Despite savage cuts to library services across the country, the development of Manchester’s Central Library is on target for an opening in early 2014.
The neo-classical building, designed by E. Vincent Harris, was declared open by King George V on 17 July 1934, who declared to the crowd: “In the splendid building which I am about to open, the largest library in this country provided by a local authority, the Corporation have ensured for the inhabitants of the city magnificent opportunities for further education and for the pleasant use of leisure.”
Famous users of the library since then have included the conductor Sir John Barbirolli, who was a regular user of the Music Library, Anthony Burgess who wrote the cult classic A Clockwork Orange, and Morrissey, former lead singer of The Smiths who studied there for his A level exams.
Central Library is one of the city’s best known and most iconic landmarks.

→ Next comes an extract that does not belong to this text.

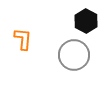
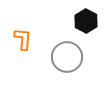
gray circle: moved 7 px left, 2 px down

It is the second busiest and largest public library in the UK, attracting more visitors than the British Library, and is widely regarded as one of the finest libraries in Europe.

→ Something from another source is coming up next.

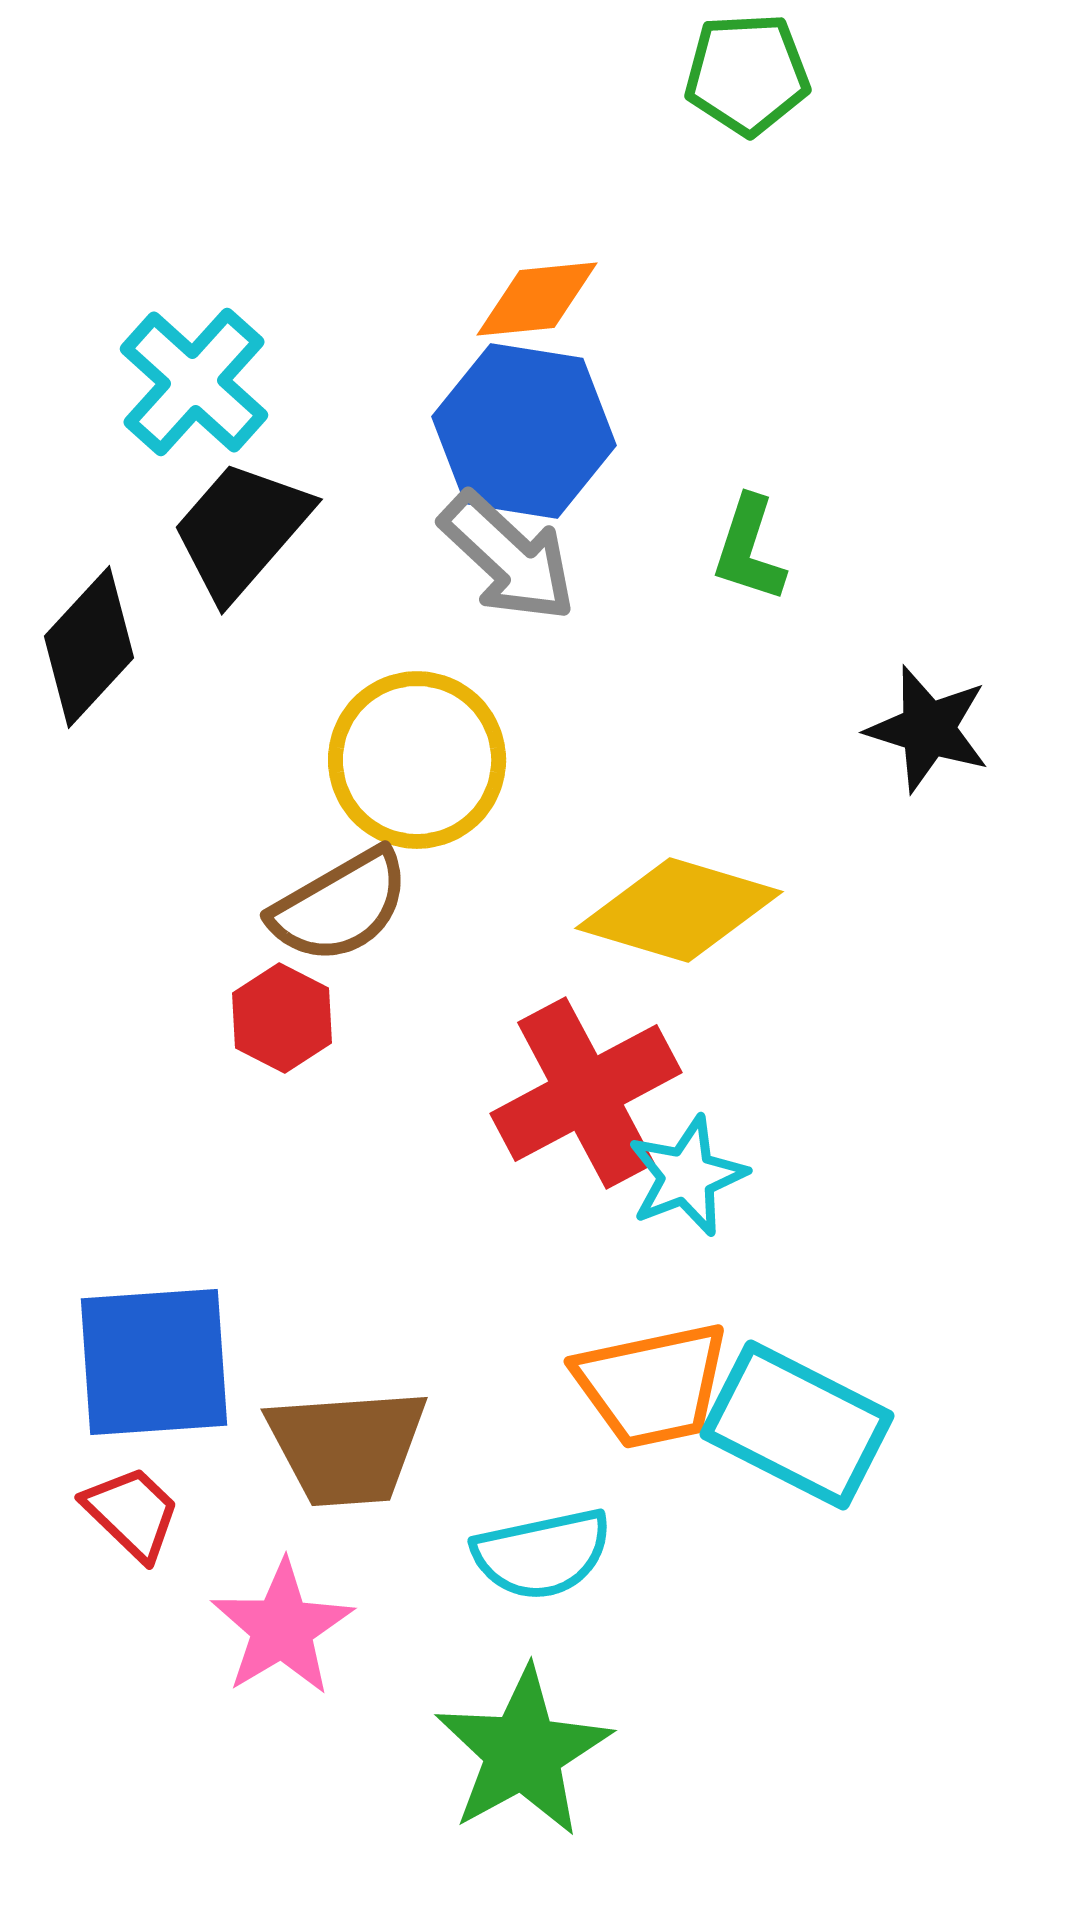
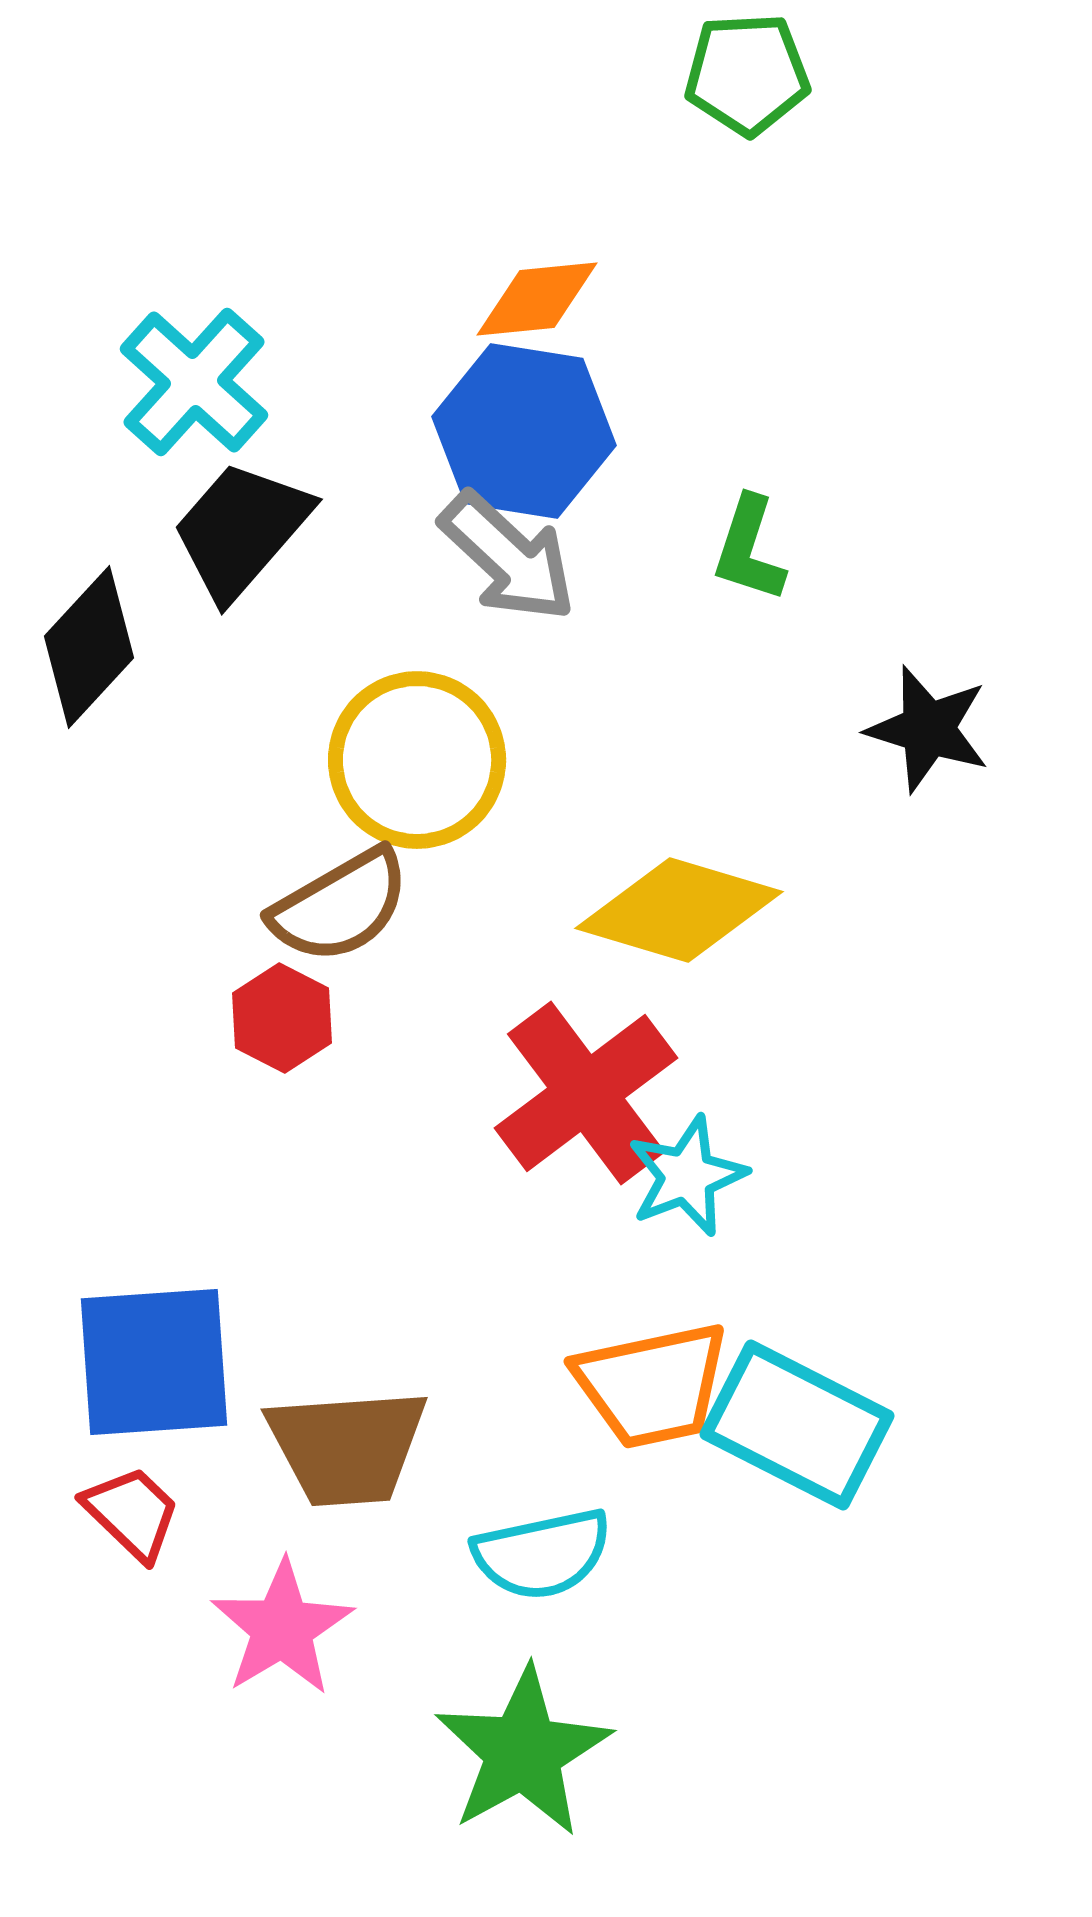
red cross: rotated 9 degrees counterclockwise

The establishment of Central Library was another Manchester first, as the city was the first authority to initiate a rate supported public lending and reference library in 1852, and it retains the capacity for one of the greatest public library collections in the country, held by and for the benefit of the citizens of Manchester.
In 2010 Manchester City Council began a four-year project to modernise and expand the much-loved landmark in St Peter’s Square in the midst of a climate of unease about the future of libraries in the UK.
The cost of the central library development is part of the £150million Town Hall Complex Transformation project which includes Library Walk and St Peter’s Square.
The decision to transform the Town Hall complex reflected Manchester City Council’s desire to preserve the Grade II listed heritage buildings, and the history they represent, for the benefit of future generations.
When the refurbishment was initially agreed Manchester City Council made a commitment to have replaced or refurbished every library in the city within the next five years.
Councillor Mike Amesbury, Executive Member for Culture and Leisure said at the time: "The budget announcement is a major vote of confidence for our library strategy, which will now see the replacement, improvement or refurbishment of every community library in the city within five years.
“This is fantastic news for the people of Manchester with whom the city's libraries are extremely popular - the number of people joining the library is increasing every year, more books are being borrowed and customers tell us they really like the increased opening hours. These plans are extremely exciting and give us an excellent opportunity to redesign and develop our library services for the twenty-first century."
In 2010 1.2million people visited the central library and the council have set a target of 2 million visitors per year when it re-opens.
When the library was closed for refurbishment, replacement services were established at Elliot House and One First Street and staff were distributed throughout the service.
Currently much of the stock is being stored in an unused area of Winsford Salt Mine in Cheshire and, whereas before, seventy percent of the library space was closed to the public, after refurbishment, this space will be opened up.
Cllr Mike Amesbury said: “The refurbishment allows us to throw open the doors of the library in a way we never have before. Previously just 30% of Central Library was open to the public.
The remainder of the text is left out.